__Work order__
Look through the entries for the string "lika", and copy each line that holds it.

=== Section Start ===

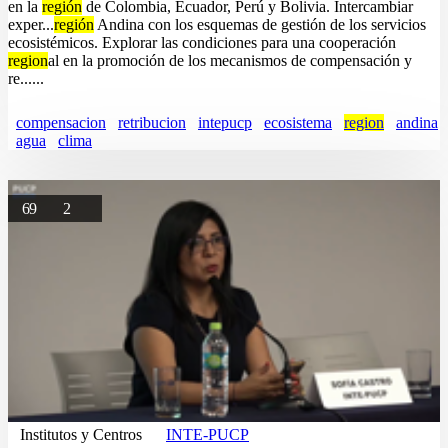
en la
región
de Colombia, Ecuador, Perú y Bolivia. Intercambiar
exper...
región
Andina con los esquemas de gestión de los servicios
ecosistémicos. Explorar las condiciones para una cooperación
region
al en la promoción de los mecanismos de compensación y
re......
compensacion
retribucion
intepucp
ecosistema
region
andina
agua
clima
69
2
Institutos y Centros
INTE-PUCP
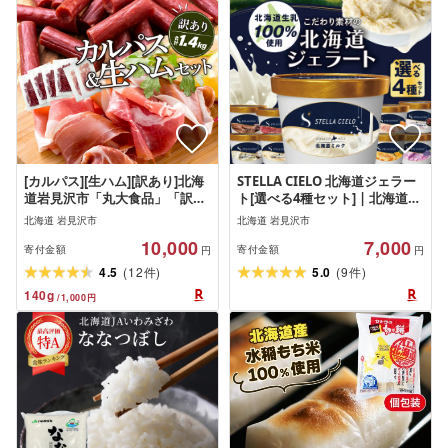
[カルパス][生ハム][訳あり]北海
STELLA CIELO 北海道ジェラー
道岩見沢市「丸大食品」「訳ア
ト[選べる4種セット] | 北海道ミ
リ・不揃い・規格外」カルパス
ルク 北海道クリームチーズ 北
北海道 岩見沢市
北海道 岩見沢市
と生ハムセット1.4kg | 肉 ハム
海道産十勝あずき 北海道とうも
10,000
7,000
切り落とし おつまみ 規格外 訳
ろこし ラベンダー 北海道恵比
寄付金額
寄付金額
円
円
あり品 訳アリ 食品 家庭用
寿かぼちゃ チョコラータ 北海
(
)
(
)
4.5
12
5.0
9
件
件
道赤肉メロン 北海道ハスカップ
140
g
/
1,000
円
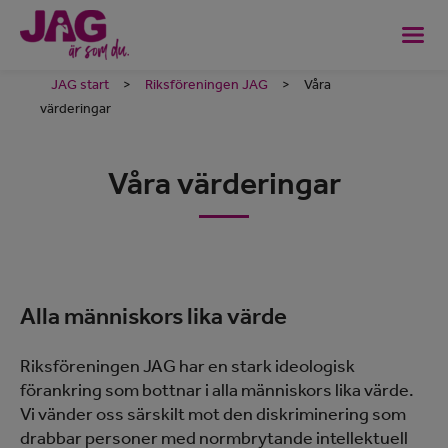
JAG start
>
Riksföreningen JAG
>
Våra
värderingar
Våra värderingar
Alla människors lika värde
Riksföreningen JAG har en stark ideologisk
förankring som bottnar i alla människors lika värde.
Vi vänder oss särskilt mot den diskriminering som
drabbar personer med normbrytande intellektuell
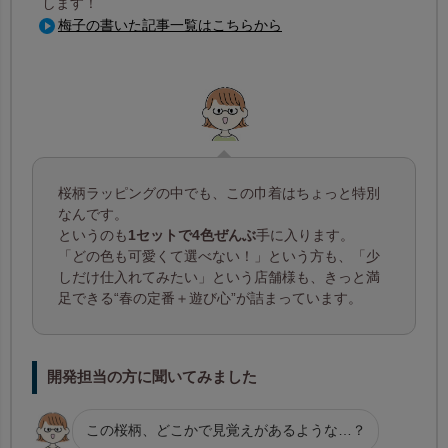
します！
梅子の書いた記事一覧はこちらから
桜柄ラッピングの中でも、この巾着はちょっと特別
なんです。
というのも
1セットで4色ぜんぶ
手に入ります。
「どの色も可愛くて選べない！」という方も、「少
しだけ仕入れてみたい」という店舗様も、きっと満
足できる“春の定番＋遊び心”が詰まっています。
開発担当の方に聞いてみました
この桜柄、どこかで見覚えがあるような…？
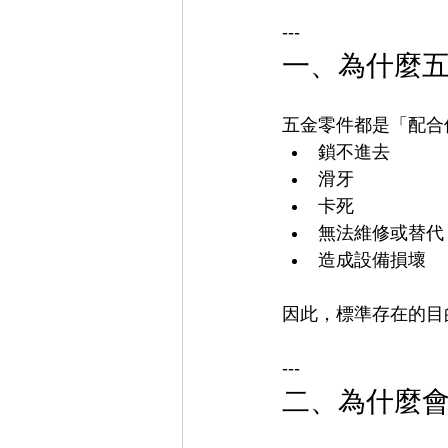
---
一、為什麼
五金零件都是「配合
鎖不進去
滑牙
卡死
無法維修或替代
造成設備損壞
因此，標準存在的目
---
二、為什麼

=== Section End ===

__Output for this task__
Alla människors lika värde
förankring som bottnar i alla människors lika värde.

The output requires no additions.